Dawes nodded. “Sure, man. I mean, I travel all the time, and the bullfighters and the entertainer, we’re a unit.

I mean, Michael, he’s the clown, he has a lot more money than us…

” Dawson offered a wink of his own. “But he’s solid.

A lot like Mr. Dillon, in that he has our backs and carried enough weight to help get us what we need.

And the other guys, well, they’re my brothers. ”

Seamus nodded to him like he totally got it.

“Right on.” He leaned his elbow on the table and his chin in his hand.

“So what’s your favorite part about the job?

I mean, like, seriously. This doesn’t have to go beyond this table.

This is not for public consumption. I’m just trying to figure out the different parts of a character. ”

Okay, well, that was a fair question. A sensible one. “I like the guys. I mean, that’s the best part. Not that the job itself isn’t satisfying. Saving cowboys satisfies on a bone-deep level, but hanging out with the guys? Seeing different things, meeting fans? That’s fun.”

“Do you get recognized a lot?” Nick asked.

He shook his head. “Not like Mr. Man here, no, but there’s something very comfortable about the rhythm of the work— We all have our jobs. We all do them because if one person doesn’t do their job, somebody could die.”

“Wow. Wow. Not me. If I don’t do my job, then well, somebody might want to die because it costs money, but—”

“What does?” He didn’t follow.

“Well, let’s say I don’t show up or I show up poorly prepared.

All those people that are on set?
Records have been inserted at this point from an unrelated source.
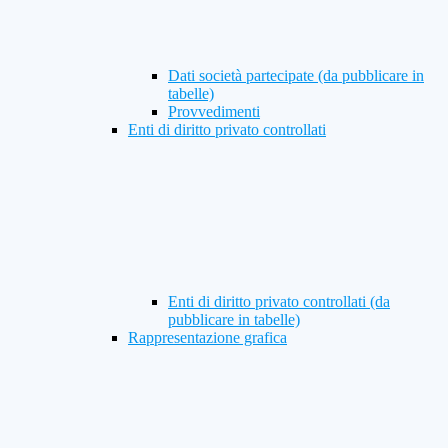
Dati società partecipate (da pubblicare in
tabelle)
Provvedimenti
Enti di diritto privato controllati
Enti di diritto privato controllati (da
pubblicare in tabelle)
Rappresentazione grafica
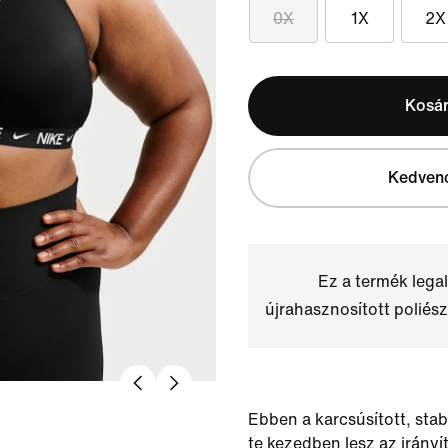
0X
1X
2X
Kosá
Kedven
Ez a termék leg
újrahasznosított poliész
Ebben a karcsúsított, stab
te kezedben lesz az irányí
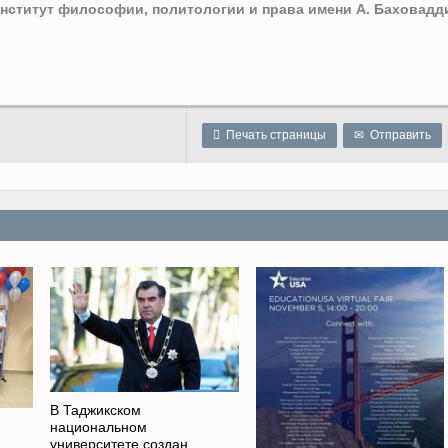
нститут философии, политологии и права имени А. Баховадд

Печать страницы
✉
Отправить
В Таджикском
национальном
университете создан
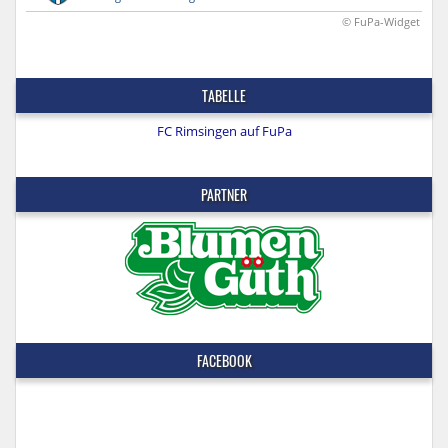
© FuPa-Widget
TABELLE
FC Rimsingen auf FuPa
PARTNER
FACEBOOK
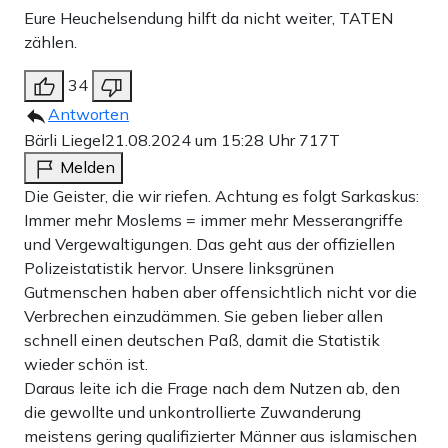
Eure Heuchelsendung hilft da nicht weiter, TATEN
zählen.
34
Antworten
Bärli Liegel
21.08.2024 um 15:28 Uhr
717T
Melden
Die Geister, die wir riefen. Achtung es folgt Sarkaskus:
Immer mehr Moslems = immer mehr Messerangriffe
und Vergewaltigungen. Das geht aus der offiziellen
Polizeistatistik hervor. Unsere linksgrünen
Gutmenschen haben aber offensichtlich nicht vor die
Verbrechen einzudämmen. Sie geben lieber allen
schnell einen deutschen Paß, damit die Statistik
wieder schön ist.
Daraus leite ich die Frage nach dem Nutzen ab, den
die gewollte und unkontrollierte Zuwanderung
meistens gering qualifizierter Männer aus islamischen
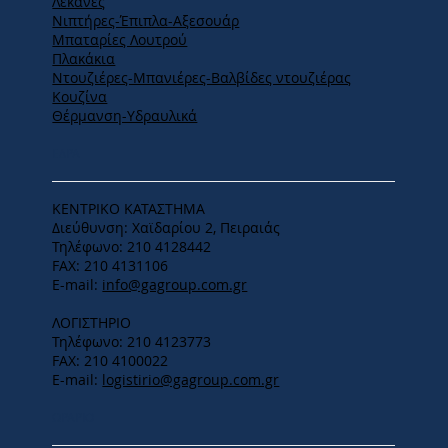
Λεκάνες
Νιπτήρες-Έπιπλα-Αξεσουάρ
Μπαταρίες Λουτρού
Πλακάκια
Ντουζιέρες-Μπανιέρες-Βαλβίδες ντουζιέρας
Κουζίνα
Θέρμανση-Υδραυλικά
ΕΔΡΑ
ΚΕΝΤΡΙΚΟ ΚΑΤΑΣΤΗΜΑ
Διεύθυνση: Χαϊδαρίου 2, Πειραιάς
Τηλέφωνο: 210 4128442
FAX: 210 4131106
E-mail:
info@gagroup.com.gr
ΛΟΓΙΣΤΗΡΙΟ
Τηλέφωνο: 210 4123773
FAX: 210 4100022
E-mail:
logistirio@gagroup.com.gr
ΩΡΑΡΙΟ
They have to get paid.

The electricity, the set costs themselves—they have to be paid.

You’re talking about a big payout, and I pride myself on it never being my fault that we didn’t get a shoot in.

That it’s not that I’m hungover or that I did something stupid and got hurt.

Sure, I’ve been sick. Like, I was really sick a couple of times. ”

“That’s why I was brought in,” Nick added, and Dawson tilted his head.

“No shit?”

“None at all.” Nick grinned at him. “Someone was being stupid.”

“I wasn’t being stupid.”

“It was pretty stupid.” Christopher agreed, and Dawson thought, whoa. It was the first time he’d ever heard those two agree.

“Guys, we don’t have to get into it,” Seamus started.

Nick snorted, waving his spoon. “Oh, we totally do. So, Christopher, you start. I’m stirring.”

“Okay, sure.”

Shay’s eyes rolled. “Traitor.”

Christopher shrugged. “It was quite a while ago. We’d gone to the beach one afternoon. We were off-shoot, and someone stepped on something.”

“It was just a little cut,” Seamus started.